Regular expression lookbehind behavior tests

Following are test results that help to elucidate the basic semantics used by regular expression implementations that support capturing groups within variable-length lookbehind.

Lookbehind results in different regex implementations
Regex	Target	Result
Regex	Target	.NET	Java	PCRE	ActionScript	JGsoft
`(?<=(.+))$`	`"abc"`	`$1`: `"abc"`	Unsupported	Unsupported	Unsupported	`$1`: `"abc"`
`(?<=(.+?))$`	`"abc"`	`$1`: `"c"`	Unsupported	Unsupported	Unsupported	`$1`: `"c"`
`(?<=(.{1,3}))$`	`"abc"`	`$1`: `"abc"`	`$1`: `"c"`	Unsupported	Unsupported	`$1`: `"abc"`
`(?<=(.{1,3}?))$`	`"abc"`	`$1`: `"c"`	`$1`: `"c"`	Unsupported	Unsupported	`$1`: `"c"`
`(?<=(.{1,3})(.{1,3}?))$`	`"abc"`	`$1`: `"ab"` `$2`: `"c"`	`$1`: `"b"` `$2`: `"c"`	Unsupported	Unsupported	`$1`: `"ab"` `$2`: `"c"`
`(?<=(.{1,3}?)(.{1,3}))$`	`"abc"`	`$1`: `"a"` `$2`: `"bc"`	`$1`: `"b"` `$2`: `"c"`	Unsupported	Unsupported	`$1`: `"a"` `$2`: `"bc"`
`(?<=(.)\|(..)\|(...))$`	`"abc"`	`$1`: `"c"` `$2` and `$3` don't participate	`$1`: `"c"` `$2` and `$3` don't participate	`$1`: `"c"` `$2` and `$3` don't participate	`$1`: `"c"` `$2` and `$3` don't participate	`$1`: `"c"` `$2` and `$3` don't participate
`(?<=(...)\|(..)\|(.))$`	`"abc"`	`$1`: `"abc"` `$2` and `$3` don't participate	`$1` and `$2` don't participate `$3`: `"c"`	`$1`: `"abc"` `$2` and `$3` don't participate	`$1`: `"abc"` `$2` and `$3` don't participate	`$1`: `"abc"` `$2` and `$3` don't participate

Other regex flavors:

Oniguruma (used by default in Ruby 1.9) supports (?<=a|bc) and (?<=a(?:b|c)|a), but not (?<=ab?) or (?<=a(?:b|cd)).
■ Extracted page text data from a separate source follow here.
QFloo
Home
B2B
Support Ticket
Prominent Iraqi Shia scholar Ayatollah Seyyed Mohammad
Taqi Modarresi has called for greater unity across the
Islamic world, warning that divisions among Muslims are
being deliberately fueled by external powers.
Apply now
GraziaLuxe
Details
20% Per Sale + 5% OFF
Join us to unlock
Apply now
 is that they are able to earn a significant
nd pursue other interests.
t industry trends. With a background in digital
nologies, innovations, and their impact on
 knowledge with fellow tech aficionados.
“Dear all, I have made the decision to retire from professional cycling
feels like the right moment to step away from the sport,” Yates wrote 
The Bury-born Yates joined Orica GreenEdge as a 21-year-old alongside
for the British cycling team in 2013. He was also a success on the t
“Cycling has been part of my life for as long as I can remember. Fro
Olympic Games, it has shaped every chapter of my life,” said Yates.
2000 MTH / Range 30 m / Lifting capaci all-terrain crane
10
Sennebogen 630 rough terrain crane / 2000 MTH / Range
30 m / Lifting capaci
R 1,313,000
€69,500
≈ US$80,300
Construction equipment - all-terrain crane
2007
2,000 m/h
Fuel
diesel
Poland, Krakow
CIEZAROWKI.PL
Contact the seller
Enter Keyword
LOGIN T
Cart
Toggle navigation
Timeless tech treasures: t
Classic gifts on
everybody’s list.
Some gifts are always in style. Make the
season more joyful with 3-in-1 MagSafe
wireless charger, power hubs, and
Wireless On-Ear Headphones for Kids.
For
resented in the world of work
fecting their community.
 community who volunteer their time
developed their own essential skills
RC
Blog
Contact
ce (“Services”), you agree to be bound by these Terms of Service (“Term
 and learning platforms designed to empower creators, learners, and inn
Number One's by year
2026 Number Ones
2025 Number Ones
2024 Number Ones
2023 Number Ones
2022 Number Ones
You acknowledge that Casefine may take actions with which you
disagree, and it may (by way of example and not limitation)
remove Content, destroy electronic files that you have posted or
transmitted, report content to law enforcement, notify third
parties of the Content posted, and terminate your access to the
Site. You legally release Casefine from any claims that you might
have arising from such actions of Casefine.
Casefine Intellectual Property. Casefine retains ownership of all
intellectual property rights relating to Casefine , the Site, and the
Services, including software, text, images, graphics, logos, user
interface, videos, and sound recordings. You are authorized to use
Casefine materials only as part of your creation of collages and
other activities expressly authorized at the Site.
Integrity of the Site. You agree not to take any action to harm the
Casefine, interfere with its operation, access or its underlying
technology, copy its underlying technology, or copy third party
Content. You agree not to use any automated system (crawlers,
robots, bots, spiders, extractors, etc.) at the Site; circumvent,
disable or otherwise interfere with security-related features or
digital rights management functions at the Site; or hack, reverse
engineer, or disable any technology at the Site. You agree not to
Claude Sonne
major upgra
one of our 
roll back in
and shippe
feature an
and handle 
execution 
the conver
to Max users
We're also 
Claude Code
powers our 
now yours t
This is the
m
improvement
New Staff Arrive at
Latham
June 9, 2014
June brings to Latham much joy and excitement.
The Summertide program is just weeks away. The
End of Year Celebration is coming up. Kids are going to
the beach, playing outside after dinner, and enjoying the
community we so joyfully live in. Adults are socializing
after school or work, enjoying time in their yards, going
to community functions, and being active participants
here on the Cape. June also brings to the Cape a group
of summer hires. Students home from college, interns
It also doesn't support capturing groups in lookbehind.
Perl, Python, and Boost.Regex support fixed-length lookbehind only: (?<=abc) or (?<=a|b).
ECMAScript 5.1, Ruby 1.8, Tcl, XML Schema/XPath, Go/RE2, and POSIX ERE/BRE do not support lookbehind at all.

.NET's lookbehind is the flagship and ideal. It supports all regex syntax, and provides intuitive greedy and nongreedy behavior. It does this while maintaining the same efficiency as lookahead. Java's lookbehind behavior is different, although this is only observable when capturing groups are used within lookbehind. Java applies lookbehind by going through the target string from right to left, while going through the regex from left to right. .NET goes through both the target string and the regex from right to left, except that the order of alternation is unchanged.

Consider the regex (?<=(.{1,3}))$. In Java, backreference 1 when this is tested against "abc" is "c" (unlike .NET, where it's "abc").

.NET applies the regex in reverse, applying it against all text available to the left of the current matching position. It starts after "c". .{1,3} matches three characters, because the quantifier is greedy. The regex engine then concludes the match attempt has succeeded.

Java starts with going back one character, i.e., starting between "b" and "c", applying the regex from left to right. .{1,3} can match one character, so the lookbehind succeeds.

Next, consider the regex (?<=(...)|(..)|(.))$. When tested against "abc" in Java, backreference 3 is "c" (unlike .NET, where backreference 1 is "abc").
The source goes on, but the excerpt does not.